Page images and extracted text
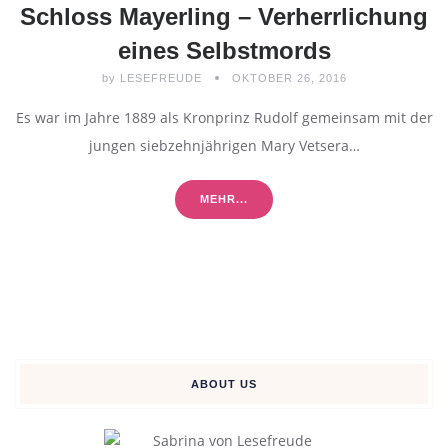
Schloss Mayerling – Verherrlichung
eines Selbstmords
by
LESEFREUDE
OKTOBER 26, 2016
Es war im Jahre 1889 als Kronprinz Rudolf gemeinsam mit der
jungen siebzehnjährigen Mary Vetsera…
MEHR...
ABOUT US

WHAT YOU NEED TO DO
The result should be an exact copy of every entry above, with no pictures included.

RESPONSE AREA
Schloss Mayerling – Verherrlichung
eines Selbstmords
by
LESEFREUDE
OKTOBER 26, 2016
Es war im Jahre 1889 als Kronprinz Rudolf gemeinsam mit der
jungen siebzehnjährigen Mary Vetsera…
MEHR...
ABOUT US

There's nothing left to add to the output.